------ Source material
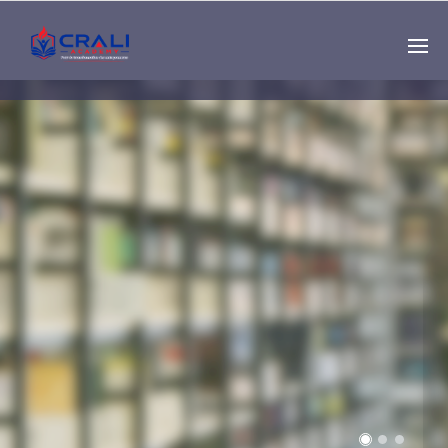
Single
Instructor
THE BEST DEMO
ONLINE EDUCATION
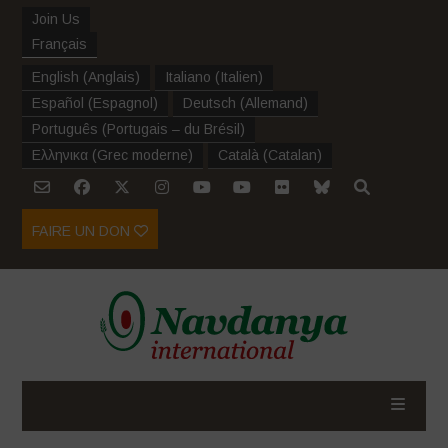
Join Us
Français
English
(
Anglais
)
Italiano
(
Italien
)
Español
(
Espagnol
)
Deutsch
(
Allemand
)
Português
(
Portugais – du Brésil
)
Ελληνικα
(
Grec moderne
)
Català
(
Catalan
)
FAIRE UN DON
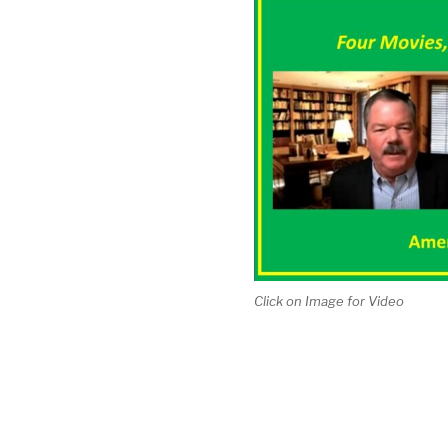
Click on Image for Video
------------
_Task objective:_ Could you restate every record above word for word, leaving the pictures out?

_Reply:_
Single
Instructor
THE BEST DEMO
ONLINE EDUCATION
Join Us
Français
English
(
Anglais
)
Italiano
(
Italien
)
Español
(
Espagnol
)
Deutsch
(
Allemand
)
Português
(
Portugais – du Brésil
)
Ελληνικα
(
Grec moderne
)
Català
(
Catalan
)
FAIRE UN DON
Click on Image for Video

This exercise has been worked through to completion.